Data START

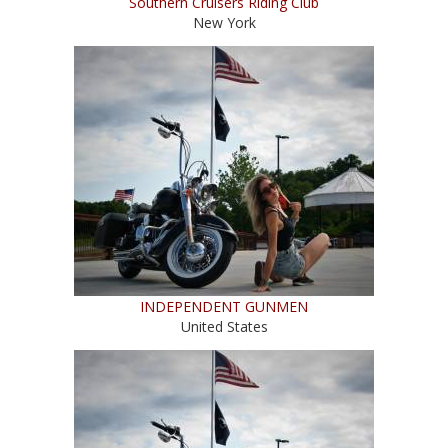
Southern Cruisers Riding Club
New York
INDEPENDENT GUNMEN
United States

Data END

▸ **Exercise**:
Pictures are to be dropped, and the remaining data set down exactly.

▸ **Reply**:
Southern Cruisers Riding Club
New York
INDEPENDENT GUNMEN
United States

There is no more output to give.